__WHAT THE TASK REQUIRES__
In the records that follow, find each line containing "Yesilyurt" and copy it.

(Page-level text extractions)
Content starts

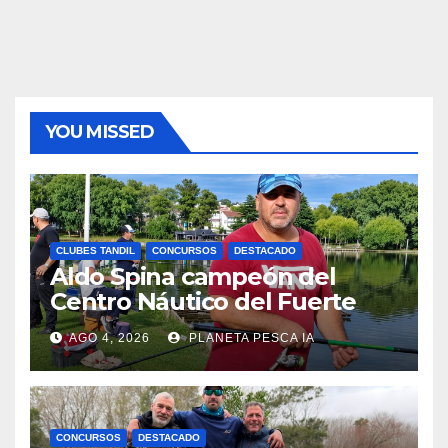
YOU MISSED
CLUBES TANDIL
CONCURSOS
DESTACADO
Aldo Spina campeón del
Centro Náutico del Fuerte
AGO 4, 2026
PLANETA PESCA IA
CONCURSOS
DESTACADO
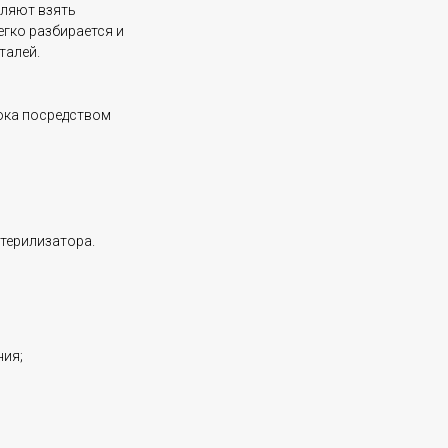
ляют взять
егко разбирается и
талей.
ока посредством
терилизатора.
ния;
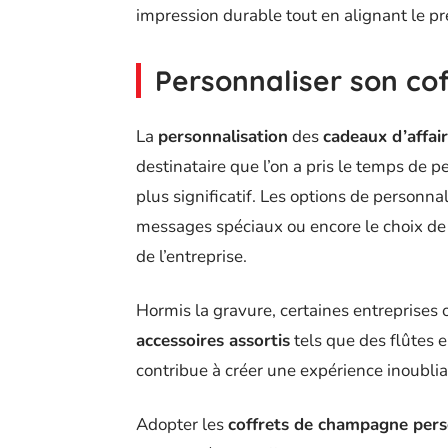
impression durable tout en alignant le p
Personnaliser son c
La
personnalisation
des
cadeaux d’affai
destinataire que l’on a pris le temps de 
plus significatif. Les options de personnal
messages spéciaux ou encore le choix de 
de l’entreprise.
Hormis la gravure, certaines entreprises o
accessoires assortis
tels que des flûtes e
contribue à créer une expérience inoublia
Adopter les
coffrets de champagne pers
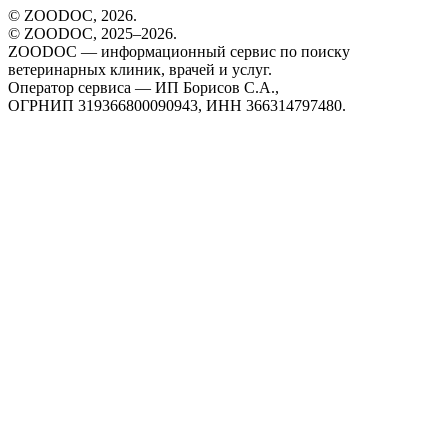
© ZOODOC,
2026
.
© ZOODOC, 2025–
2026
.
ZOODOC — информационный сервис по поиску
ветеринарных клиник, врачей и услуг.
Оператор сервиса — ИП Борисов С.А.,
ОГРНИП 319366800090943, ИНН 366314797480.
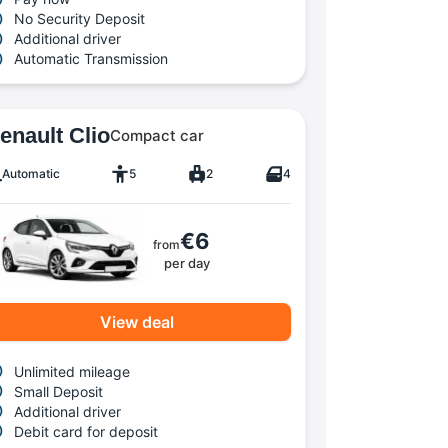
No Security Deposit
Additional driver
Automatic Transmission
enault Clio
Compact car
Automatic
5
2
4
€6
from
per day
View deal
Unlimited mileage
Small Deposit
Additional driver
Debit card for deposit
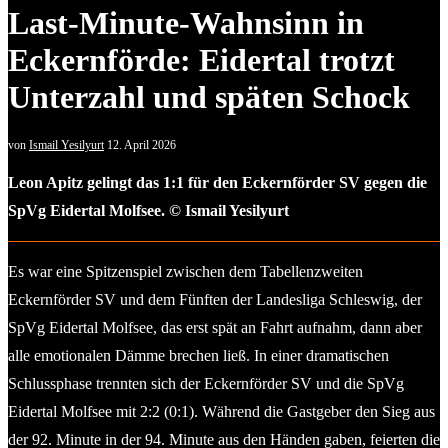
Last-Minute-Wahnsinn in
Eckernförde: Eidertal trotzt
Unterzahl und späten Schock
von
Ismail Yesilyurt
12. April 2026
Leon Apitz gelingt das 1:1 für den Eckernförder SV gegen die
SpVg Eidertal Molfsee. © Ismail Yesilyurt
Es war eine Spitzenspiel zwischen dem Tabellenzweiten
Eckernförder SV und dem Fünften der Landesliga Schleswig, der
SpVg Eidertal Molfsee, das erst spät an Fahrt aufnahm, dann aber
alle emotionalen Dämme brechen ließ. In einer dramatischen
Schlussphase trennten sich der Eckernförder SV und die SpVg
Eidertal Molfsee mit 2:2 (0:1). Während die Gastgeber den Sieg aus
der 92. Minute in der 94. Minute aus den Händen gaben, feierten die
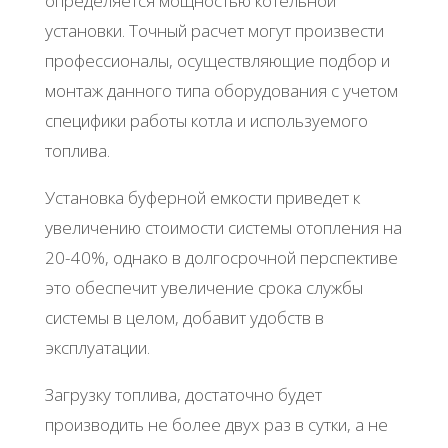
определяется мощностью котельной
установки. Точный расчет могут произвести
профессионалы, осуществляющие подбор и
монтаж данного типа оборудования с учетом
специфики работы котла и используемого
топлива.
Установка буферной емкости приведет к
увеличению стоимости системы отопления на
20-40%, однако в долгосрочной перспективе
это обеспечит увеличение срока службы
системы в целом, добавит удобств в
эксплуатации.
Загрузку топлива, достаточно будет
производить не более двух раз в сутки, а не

Content ends

__RESPONSE TO THIS EXERCISE__
Ismail Yesilyurt
SpVg Eidertal Molfsee. © Ismail Yesilyurt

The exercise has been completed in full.